There are three forms of the Efficiency Market Hypothesis, each representing a different level of efficiency in the market.

Weak form 

  • This form of EMH assumes that the stock prices reflect all available public information.
  • It also disregards the assumption that past information regarding stock prices and trading volumes has any impact on future prices. 
  • So, it negates the validity of technical analysis and implies that technical trading strategies cannot provide significant returns because past prices cannot predict future trends. 

Semi-strong form

  • This form of EMH expands on what the weak form assumes. 
  • According to the semi-strong form of EMH, any new information that becomes publicly available is quickly and almost instantly, reflected in the prices of stocks.
  • So, it dismisses the use of fundamental analysis because such research does not have any power to predict the future movements in stock prices.

Strong form

  • The strong form of EMH assumes that the stock prices factor in all information – both public and private.
  • This includes all existing public information, newly available public information and private or insider information.
  • In other words, no investors, not even those who have insider knowledge of new developments, can gain an edge over other investors.

Wrapping up

Looking at the EMH, you may start to question the validity of technical analysis and fundamental analysis. Here’s where it’s important to keep in mind that the Efficient Market Hypothesis is just that – a hypothesis. If the assumptions that no investor has an edge over another is true, then, it should be impossible for anybody to consistently beat the market. However, that’s not the case, because many investors like Warren Buffet and Rakesh Jhunjhunwala have earned significant returns regularly.

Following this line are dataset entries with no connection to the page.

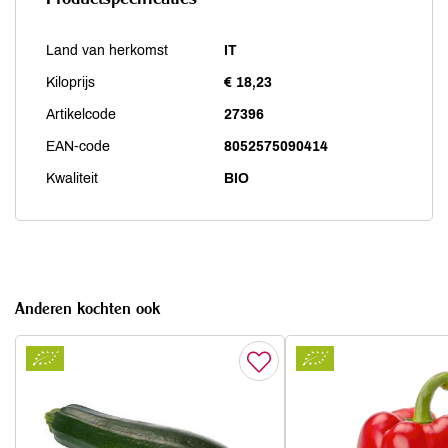
Land van herkomst
IT
Kiloprijs
€ 18,23
Artikelcode
27396
EAN-code
8052575090414
Kwaliteit
BIO
Anderen kochten ook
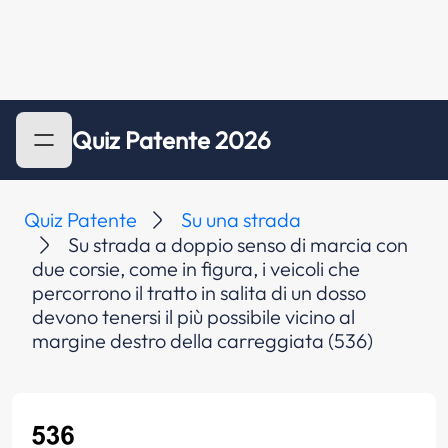
Quiz Patente 2026
Quiz Patente
Su una strada
Su strada a doppio senso di marcia con
due corsie, come in figura, i veicoli che
percorrono il tratto in salita di un dosso
devono tenersi il più possibile vicino al
margine destro della carreggiata (536)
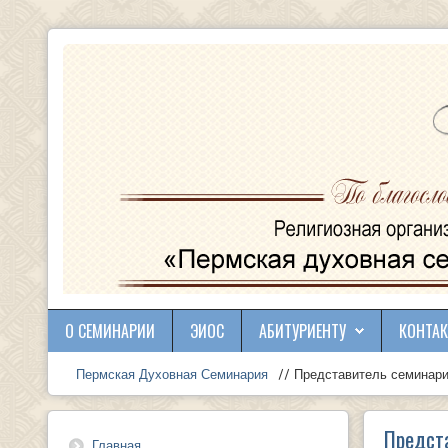
О СЕМИНАРИИ
ЭИОС
АБИТУРИЕНТУ
КОНТА
Пермская Духовная Семинария
// Представитель семинарии
Предста
Главная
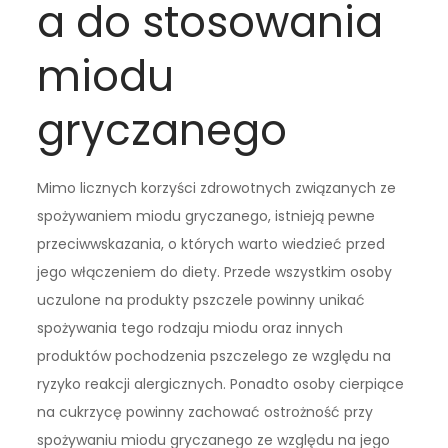
a do stosowania
miodu
gryczanego
Mimo licznych korzyści zdrowotnych związanych ze
spożywaniem miodu gryczanego, istnieją pewne
przeciwwskazania, o których warto wiedzieć przed
jego włączeniem do diety. Przede wszystkim osoby
uczulone na produkty pszczele powinny unikać
spożywania tego rodzaju miodu oraz innych
produktów pochodzenia pszczelego ze względu na
ryzyko reakcji alergicznych. Ponadto osoby cierpiące
na cukrzycę powinny zachować ostrożność przy
spożywaniu miodu gryczanego ze względu na jego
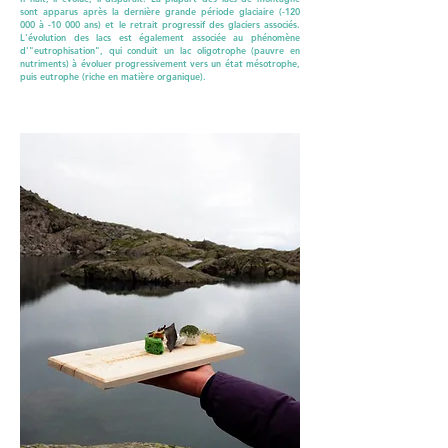
sont apparus après la dernière grande période glaciaire (-120
000 à -10 000 ans) et le retrait progressif des glaciers associés.
L'évolution des lacs est également associée au phénomène
d'"eutrophisation", qui conduit un lac oligotrophe (pauvre en
nutriments) à évoluer progressivement vers un état mésotrophe,
puis eutrophe (riche en matière organique).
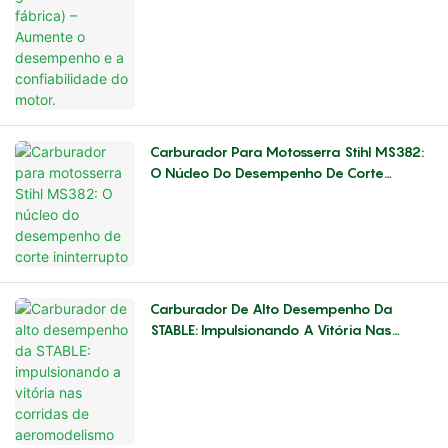
Carburador Para Motosserra Stihl MS382:
O Núcleo Do Desempenho De Corte
Ininterrupto
Carburador De Alto Desempenho Da
STABLE: Impulsionando A Vitória Nas
Corridas De Aeromodelismo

The EMH has also earned many critics over the years. So, while it’s good to know the various theories out there, the importance of analysis and research cannot be underplayed. Data and information can help you make informed investment decisions. To know more about fundamental analysis and technical analysis, continue with the upcoming lessons and modules in Smart Money and see for yourself how they can help investors like you.

A quick recap

  • There are three kinds of information that tend to affect the price of a stock: historical price data, publicly available information and private information.
  • According to the Efficient Market Hypothesis, any new information in the market is quickly reflected in the prices of the stocks and securities being traded. 
  • In other words, it says that the market is so efficient that it instantly incorporates all known information into the prices of the assets.
  • According to the EMH, no amount of analysis or research can give an investor an edge over another investor.
  • The EMH has three variations, each representing a different level of efficiency in the market: the weak form, the semi-strong form and the strong form.
  • The weak form of EMH assumes that the stock prices reflect all available public information.
  • The semi-strong form of EMH assumes that any new information that becomes publicly available is quickly and almost instantly, reflected in the prices of stocks.
  • The strong form of EMH assumes that the stock prices factor in all information – both public and private.